*Required work:*
Output each of the entries exactly, skipping every picture they contain.

[[ Records for the exercise, beginning ]]

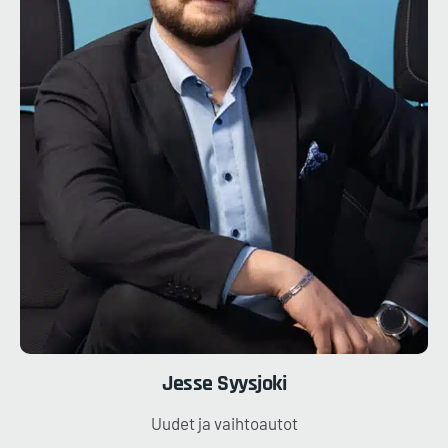
Jesse
Syysjoki
Uudet ja vaihtoautot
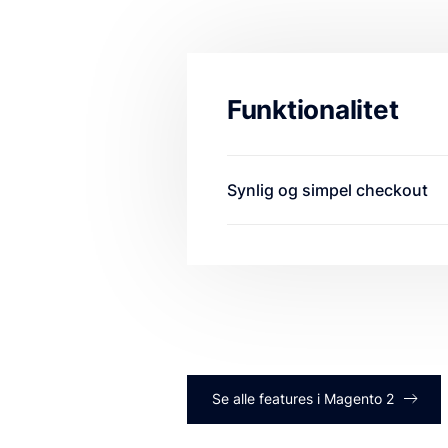
Funktionalitet
Synlig og simpel checkout
Integrer en minikurv di
indkøbskurven.
Præsenter en detaljere
Tilbyd en brugervenlig
automatisk, når de skri
Se alle features i Magento 2
Øg konverteringsfrekv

[[ Records for the exercise, end ]]

*Answer for this exercise:*
Jesse
Syysjoki
Uudet ja vaihtoautot
Funktionalitet
Synlig og simpel checkout
Integrer en minikurv di
indkøbskurven.
Præsenter en detaljere
Tilbyd en brugervenlig
automatisk, når de skri
Se alle features i Magento 2
Øg konverteringsfrekv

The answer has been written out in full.